When a Windows IPsec-based VPN (eg L2TP or IKEv2) connects to the Draytek, a whole load of negotiations take place to ensure the data is secured. We will not go into great detail about IPsec here, but will give a quick overview and describe how this relates to Windows/Draytek connections.
The IPsec negotiations determine, amongst other things, which IPsec security algorithms will be used. IPsec requires a particular combination of encryption, hashing and DH Group algorithms (together known as a ‘proposal’) to connect. Each of the algorithms has several different versions, each with different levels of security. From least to most secure these are:
- Encryption: DES – 3DES – AES128 – AES256 (DES and 3DES now considered insecure)
- Hashing: MD5 – SHA1 – SHA256 (MD5 considered insecure)
- DH group: G1 – G2 – G5 – G14 – G15 – G19 – G20 – G21 (G1 and G2 now considered insecure)
A proposal will contain one each of these elements, for example AES128/SHA1/G5 or AES256/SHA256/G21.
| Note: it is possible to configure IPsec without encryption, just hashing. This is known as ‘AH’ (Authenticated Header) but is rarely (if ever) used, and will not be discussed here. |
Several pre-configured proposals are enabled on both the Draytek and Windows. For a connection to succeed, the two ends must have a common proposal (this is why IPsec can be tricky to get right). When you connect, the two ends negotiate which proposal to use. Windows sends its proposals to the Draytek; Draytek does the same to Windows and the two devices negotiate a common proposal. If they cannot, the connection fails.
Out-of-box, Windows and Draytek have several common proposals, the VPN will connect, and you could stop there. But you may wish to increase the security to ensure the older, less secure algorithms are not used. DES, 3DES, MD5, G1 and G2 should be disabled.
Bear in mind when choosing security that the higher-security algorithms need higher processing power to encrypt and hash, and that hackers would need a farm of supercomputers to crack encrypted data.
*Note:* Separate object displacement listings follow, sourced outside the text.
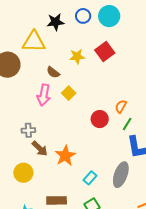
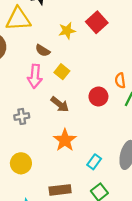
orange semicircle: (121, 106) -> (120, 80), turned -32
brown arrow: (40, 148) -> (60, 104), moved

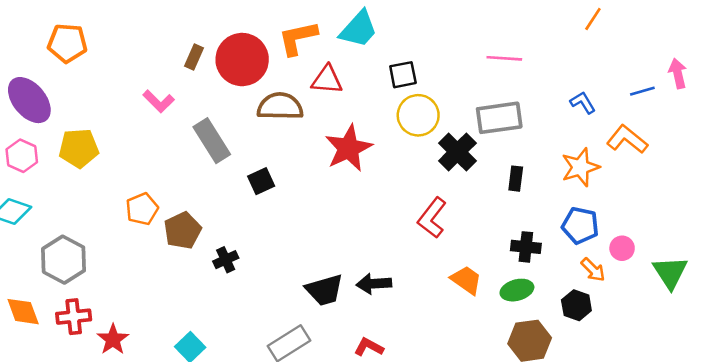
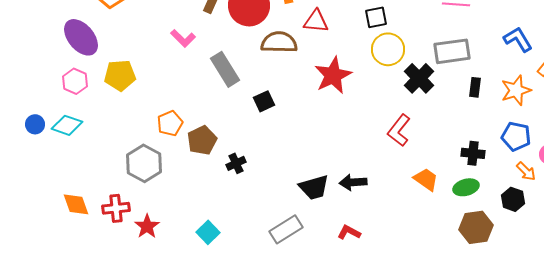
blue L-shape: (583, 103) -> (518, 39), size x1.4
black rectangle: (516, 179) -> (475, 87), moved
gray hexagon: (64, 260) -> (144, 163), moved

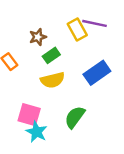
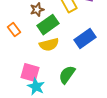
green rectangle: (51, 55) -> (48, 25), size x1.5

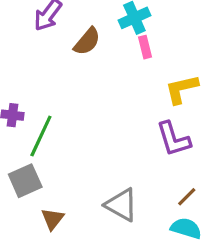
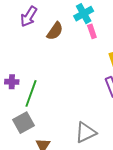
gray triangle: (121, 205) -> (86, 133), turned -50

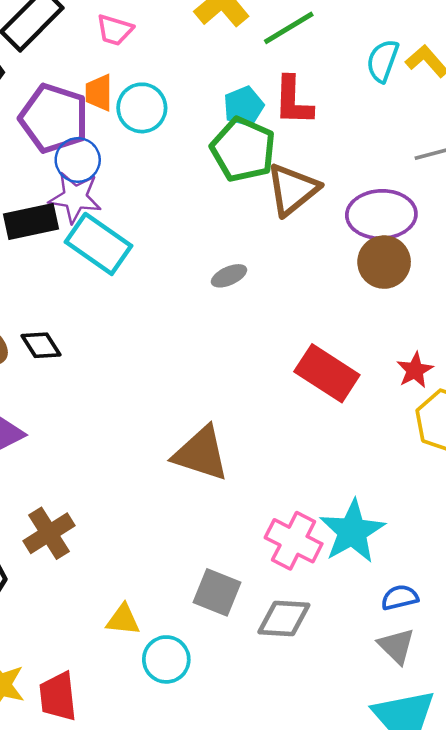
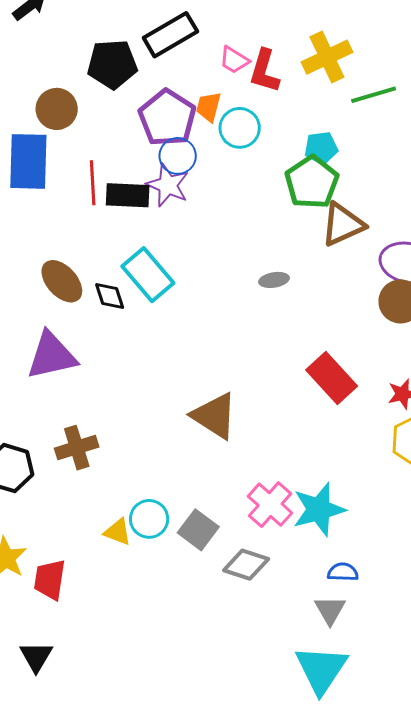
red L-shape: (293, 101) -> (264, 71), moved
cyan rectangle: (99, 244) -> (148, 275), moved
cyan circle: (166, 659) -> (149, 519), moved

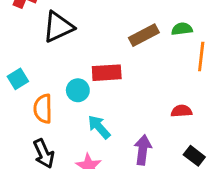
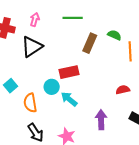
green semicircle: (182, 29) -> (114, 35), turned 40
brown rectangle: (144, 35) -> (90, 43), turned -30
cyan arrow: (99, 127) -> (69, 99), moved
There may be no need to select the very strongest algorithms.
To increase the security on newer Drayteks, just select the ‘Medium’ security method which disables the less secure algorithms. (Note that the less secure algorithms DES, 3DES, MD5, G1 and G2 are enabled when ‘Basic’ is selected.)
On older Drayteks, the procedure is different. Just disable AH, DES and 3DES (this will suffice for Windows, as we will see in a moment)
Windows is preconfigured with the following proposals:
- AES256/SHA1/G20
- AES128/SHA1/G19
- AES256/SHA1/G14
- 3DES/SHA1/G14
- 3DES/SHA1/G2
So, by removing DES and 3DES from the router, Windows will not be able to use MD5, G1 or G2.
Now, this is a brief overview of IPsec. It is not the full story – there are actually two phases of security negotiations in the first version of IPsec (IKEv1) and different proposals could be used in each. Lets not go there now. Suffice to say that the Draytek makes it easy for us. And the latest version of IPsec, IKEv2, makes all this a whole lot simpler.